For one thing, she remains enamored of ritual law. She mentions how rabbis debated over the most minute aspect of Jewish laws — to her this is an example of religious people seeing God’s divinity shining through the mundane details of life. Personally, I think that’s an overly kind way of seeing it. Debating over minute details has some serious downfalls, especially went put into practice, yet she seems to see no potential dark side here.
Ruttenberg experiences the rules and rituals as her own choice, which is fine — that’s her experience — but she does not much consideration to the fact that this very modern experience of “choosing to practice” is not something most Jewish folks, or religious folks, have shared. In other words, if she grew up traditionalist Jewish community, would she still feel the same way about being all Jewish all the time? She gives only a passing nod to the idea that religion can be a negative force in the world — I would very much like to discuss with her, for example, Shalom Auslander’s memoir about the horrors of growing up in his own dysfunctional, frum family. Finally, part of the promised juicyness of the book is hearing how Danya reconciles her feminism — and breezily described bisexualism/lesbianism — with her embrace of traditional Jewish law. Last time I checked, there were some serious issues there! She mentions how she wears a kippa and tzitzit and tefillin — items usually used by men only — but doesn’t deal with other issues, like divorce rights, or rules about menstruation. Did she ever have a moment when the wrong-headedness of those rules forced her to question the essential truths in her faith? If one rule is bad, in what sense are other still valid? I’d like to hear her wrestle with those questions.
Most of all, I would like to hear from Danya when she has children. Because then all the issues she’s dealt with — how to manage individual desires in the face of a system that tells you exactly what to do all the time — will be ratcheted up to a much more extreme level. She writes about going out one morning with friends after a night of partying, and how she craved eggs, even though she knew the restaurant wasn’t kosher. Okay, it’s one thing to deny yourself: What about when your child is begging you to eat eggs at the restaurant? It’s one thing to adopt the custom of daily prayer or shabbat observance for yourself — quite another thing to decide if you will impose it on your children.
Of course I’m being unfair here. Lots of observant folks have kids — look at the lady in Tzfat, after all! And just because my own religious life has suffered since having children doesn’t mean that Danya won’t navigate those waters with more grace and stamina than myself.

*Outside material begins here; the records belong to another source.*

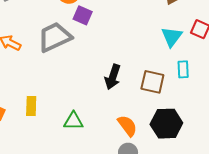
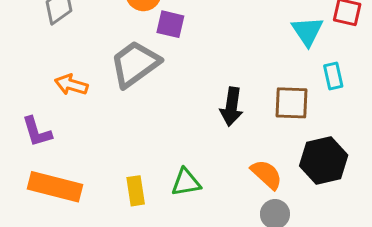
yellow rectangle: (31, 106) -> (136, 191), moved

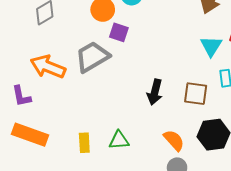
orange arrow: (71, 85) -> (48, 67), size x1.6

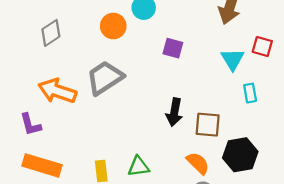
purple square: (119, 32) -> (173, 48), moved
brown square: (196, 94) -> (208, 125), moved

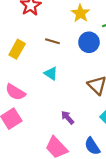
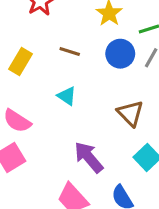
purple arrow: (67, 117) -> (89, 157), size x1.6

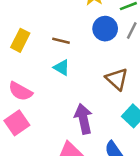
brown line: (70, 51) -> (61, 41), moved
purple arrow: (89, 157) -> (83, 119), turned 32

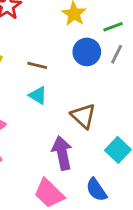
brown triangle: (117, 79) -> (83, 116), moved

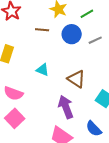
gray line: (117, 54) -> (95, 40), moved, turned 48
brown line: (37, 65) -> (42, 30), moved

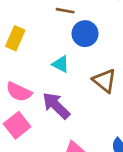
blue circle: (72, 34) -> (85, 34), moved
purple arrow: (66, 107) -> (56, 106), moved, turned -30

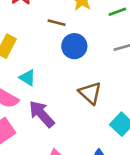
cyan triangle: (61, 64) -> (28, 78), moved

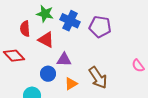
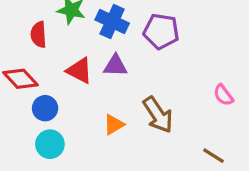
red triangle: (46, 40) -> (79, 71), moved
purple triangle: (64, 60) -> (115, 66), moved
blue circle: (48, 74) -> (45, 108), moved

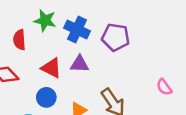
blue circle: (45, 108) -> (46, 97), moved

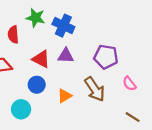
purple pentagon: (115, 37) -> (106, 57), moved
pink semicircle: (164, 87) -> (129, 84), moved

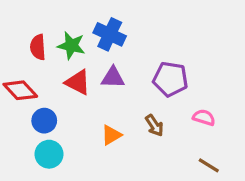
green star: (36, 18) -> (71, 46), moved
pink semicircle: (129, 84) -> (204, 117), turned 144
blue circle: (37, 85) -> (44, 121), moved
brown arrow: (95, 89) -> (154, 125), size x0.6

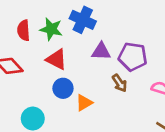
purple triangle: (113, 78) -> (101, 51), moved
blue circle: (44, 121) -> (63, 88), moved
brown arrow: (154, 125) -> (120, 83), moved

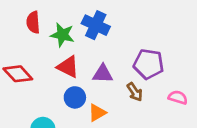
red semicircle: (24, 30) -> (33, 22), moved
purple triangle: (101, 51) -> (103, 74), moved

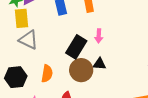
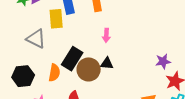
yellow rectangle: (21, 18) -> (56, 19), moved
black rectangle: (76, 47) -> (72, 59), moved

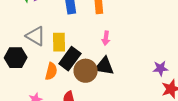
yellow rectangle: (56, 19) -> (59, 42), moved
black triangle: (107, 63) -> (104, 66), size x1.5
black hexagon: (23, 76) -> (16, 58), moved

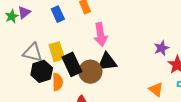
pink arrow: (106, 38) -> (101, 35), size x1.6
black hexagon: (16, 58) -> (42, 71), moved
black rectangle: (70, 59) -> (72, 64), turned -45

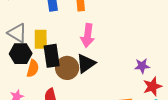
black triangle: (107, 62) -> (86, 63), turned -45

Ruttenberg has indeed come a long way in her religious journey, and she writes about in a very engaging way. I’ll just look forward to speaking with her when she’s a few more years down the road. Until then, I give this book a high recommendation for readibility.
Comment by Mark Hanna on 11 September 2008:
The look in one’s children’s eyes…worth more than all the religious rituals and practices in the world? [Pause here for thought.]